Diante da decisão judicial proferida pelo ministro Luiz Fux, que autorizou o Governo do Estado de São Paulo a interromper os pagamentos de precatórios previstos para 2020, o Conselho Federal da Ordem dos Advogados do Brasil (OAB) recorreu ao STF, no dia 31/12, para solicitar seu ingresso como amicus curiae na Ação Civil Originária nº 3458 – que discutiu a possibilidade de interrupção dos pagamentos.
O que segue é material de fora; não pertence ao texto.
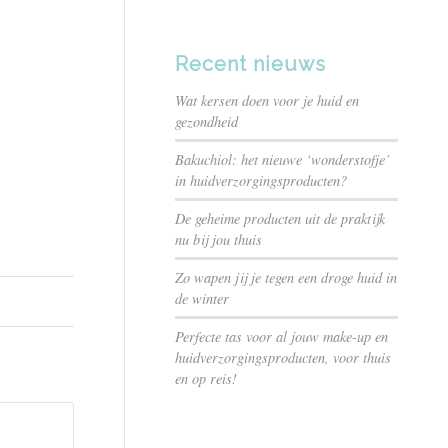
Recent nieuws
Wat kersen doen voor je huid en
gezondheid
Bakuchiol: het nieuwe ‘wonderstofje’
in huidverzorgingsproducten?
De geheime producten uit de praktijk
nu bij jou thuis
Zo wapen jij je tegen een droge huid in
de winter
Perfecte tas voor al jouw make-up en
huidverzorgingsproducten, voor thuis
en op reis!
Na mesma petição, a OAB também requereu à Suprema Corte a revisão dessa decisão.

A medida liminar favorável ao Estado de SP foi concedida pelo ministro Luiz Fux no dia 30/12. No pedido encaminhado ao ministro, o Governo do Estado alega que não poderia cumprir com o Plano de Pagamentos referente a 2020 apresentado à Diretoria de Execução de Precatórios e Cálculos (Depre) do Tribunal de Justiça de São Paulo.
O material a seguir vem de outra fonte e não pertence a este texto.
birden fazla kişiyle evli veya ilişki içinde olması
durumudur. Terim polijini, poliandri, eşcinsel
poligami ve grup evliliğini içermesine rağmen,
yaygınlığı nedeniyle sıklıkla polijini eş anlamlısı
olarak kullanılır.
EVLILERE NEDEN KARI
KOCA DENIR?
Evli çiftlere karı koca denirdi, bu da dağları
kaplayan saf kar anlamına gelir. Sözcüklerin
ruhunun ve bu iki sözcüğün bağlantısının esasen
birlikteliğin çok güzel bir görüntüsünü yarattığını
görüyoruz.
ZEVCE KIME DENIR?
Na ocasião, a Depre, obedecendo decisão do Conselho Nacional de Justiça, estipulou que o Estado de São Paulo deveria destinar o equivalente a 3,36% de sua Receita Corrente Líquida mensal até o final de 2020. O percentual deveria incluir 1,5% dos recursos do Tesouro Estadual (que é o índice mínimo permitido pela Constituição Federal) e ser completado com recursos oriundos de outros meios de redução da dívida, como depósitos judicias, acordos e compensações tributárias, por exemplo.

 

Entenda o caso

O repasse mensal de 1,5% da Receita Corrente Líquida do Estado foi cumprido até novembro de 2020. Entretanto, em dezembro, o Estado de São Paulo recorreu ao Supremo Tribunal Federal em busca de um novo adiamento.

No pedido, alegou que o repasse adicional fixado pelo TJ SP corresponderia a R$ 2,2 bilhões. E este montante seria retirado do Tesouro Estadual. Tal repasse comprometeria a realização da campanha de vacinação contra a Covid-19 no Estado.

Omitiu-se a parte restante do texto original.